# WORK ORDER
Retype all of the data word for word, without pictures.
______
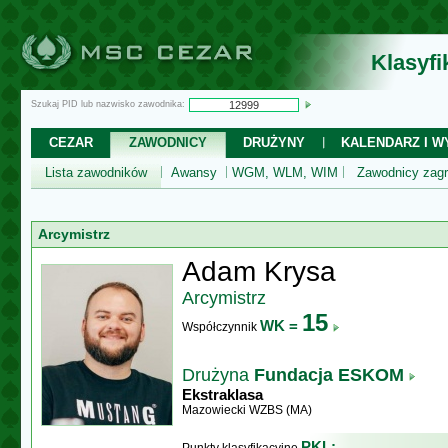
Klasyf
Szukaj PID lub nazwisko zawodnika:
CEZAR
ZAWODNICY
DRUŻYNY
KALENDARZ I WY
Lista zawodników
Awansy
WGM, WLM, WIM
Zawodnicy zagr
Arcymistrz
Adam Krysa
Arcymistrz
15
WK =
Współczynnik
Drużyna
Fundacja ESKOM
Ekstraklasa
Mazowiecki WZBS (MA)
PKL:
______
# YOUR SOLUTION
Klasyf
Szukaj PID lub nazwisko zawodnika:
CEZAR
ZAWODNICY
DRUŻYNY
KALENDARZ I WY
Lista zawodników
Awansy
WGM, WLM, WIM
Zawodnicy zagr
Arcymistrz
Adam Krysa
Arcymistrz
15
WK =
Współczynnik
Drużyna
Fundacja ESKOM
Ekstraklasa
Mazowiecki WZBS (MA)
PKL:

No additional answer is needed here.